Nqobile Bhebhe in Victoria Falls
FINANCE, Economic Development and Investment Promotion permanent secretary, Mr George Guvamatanga, on Monday clarified the recently promulgated Mutapa Wealth Fund with special focus on the procurement requirements saying “there was a lot of mischief”, which needed to be urgently rectified.
In a recently gazetted Statutory Instrument, President Mnangagwa invoked his Presidential Powers to temporarily amend the investment laws to rename and upgrade the old Sovereign Wealth Fund and transfer the shares in the 20 State-owned enterprises to the Mutapa Fund.
The Government shareholding in a large block of 20 State-owned companies has been transferred to the Mutapa Investment Fund, the upgraded and renamed Sovereign Wealth Fund, include mines, major power stations, the National Railways of Zimbabwe, Air Zimbabwe, NetOne and TelOne, Cottco and Zupco.
Mr Guvamatanga said while the amended Sovereign Wealth Fund Act was promulgated in 2015, it had not really been operationalised, neither had it been properly capitalised.
As such, he said President Mnangagwa has taken a deliberate decision to operationalise the Fund as well as to capitalise it.
Addressing delegates during the Zimbabwe Economic Development Conference (ZEDCON 2023) in Victoria Falls yesterday, Mr Guvamatanga said the Statutory Instrument that amended the Sovereign Wealth Fund Act also amended the Public Procurement and Disposal of Public Assets Act by introducing a new subsection 9 to section 3.
He said Section 3 already dealt with exemptions, therefore, the amendment has made it possible that those public entities, which operate in competitive markets, may (and not shall) be accorded an exception from the application of the Procurement Act.
“There is nothing new, go and read the Act again. There is nothing new. The provision of exemptions were already in place before the promulgation of the Statutory Instrument,” he said.
“On Friday, His Excellency exempted one public entity that is the Mutapa Investment Fund from application of the Procurement law. To be clear, in terms of the law as contained in the General Notice published last Friday, the exemption applies only to the Fund and not to any of the other entities listed on the schedule.
“The Fund merely owns shares in those entities but that does not change their legal character as separate legal entities, distinct from the Fund.”
Mr Guvamatanga further explained that the Act was amended in terms of which certain shares that the Government owned in various companies have now vested in the sovereign wealth fund created under the Act, which has now been renamed or rechristened ‘Mutapa Investment Fund’. These shares form part of the initial capital of the Fund, he said.

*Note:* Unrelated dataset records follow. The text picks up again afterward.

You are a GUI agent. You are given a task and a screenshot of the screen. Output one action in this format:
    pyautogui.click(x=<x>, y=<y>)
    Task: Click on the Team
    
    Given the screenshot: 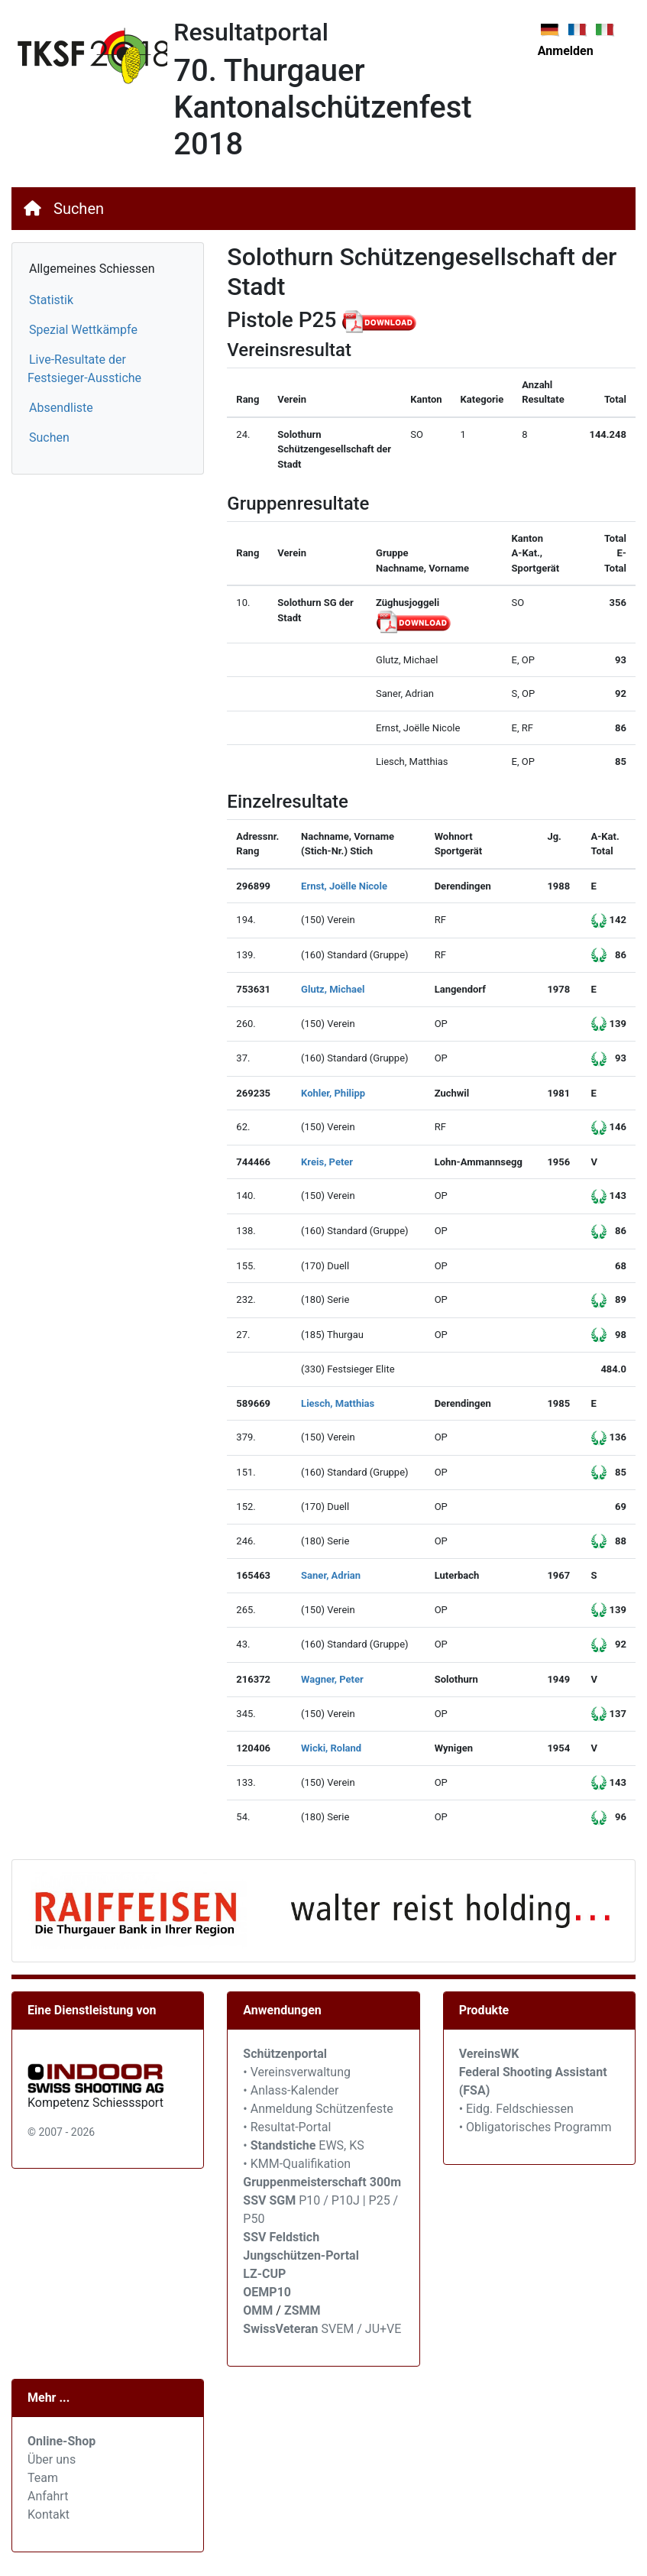 What is the action you would take?
    pyautogui.click(x=42, y=2478)
    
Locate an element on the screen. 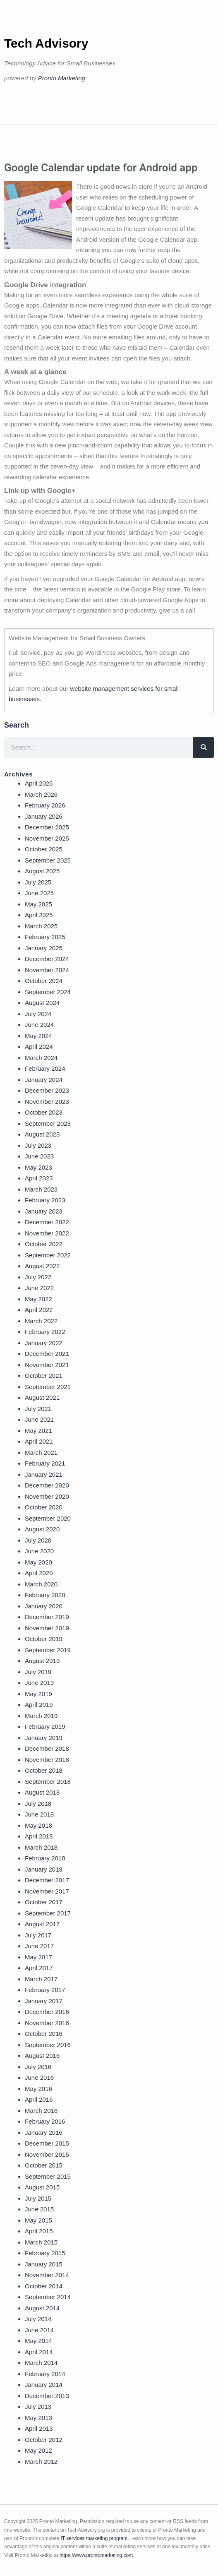  May 2018 is located at coordinates (38, 1825).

The Fund itself is wholly owned by Government, albeit managed by a board. As such, the ultimate beneficial owner of the shares remains Government.
“Why has the Fund been exempted from the Procurement law? Because the Fund by its nature will operate and compete in competitive markets in both the international and local market, competing against Private Equity funds and such type businesses,” said Mr Guvamatanga.
“The Fund will need to be quick, efficient and cost effective and in some instances, by its nature, it will be involved in market sensitive transactions, which, as investment bankers here will know, will require that such transactions be handled differently.
“As such it was important to place it at par with other comparable commercial Funds to enable it to operate optimally,” he added.
“Like its peers, the Fund, through its governance structures, will be governed by best practice rules and procedures in the area of procurement.
“The institutional framework introduced by the changes in the Act is designed to provide a robust organisational design to enable it to achieve its objects as stated in the Act.”
From a reporting perspective, Mr Guvamatanga said 60 days after the end of each financial year, the Fund will be required to submit to the President and to the minister an annual report on its operations and activities for the preceding year.
These reports will be shared publicly, he added.
Mr Guvamatanga said that State owned entities (SoEs) traditionally used to contribute about 40 percent of the country’s economy but over the years this positive contribution has not only ceased but the entities have in fact become a drain on the fiscus.
“The issues concerned can be fixed with proper performance management, reformulation of strategy in line with the National Vision and NDS1, institution of effective governance frameworks, a strengthening of the institutions and disciplined capital allocation,” he said.
Mr Guvamatanga said Government is determined to not only earn a return on its investments but also create employment.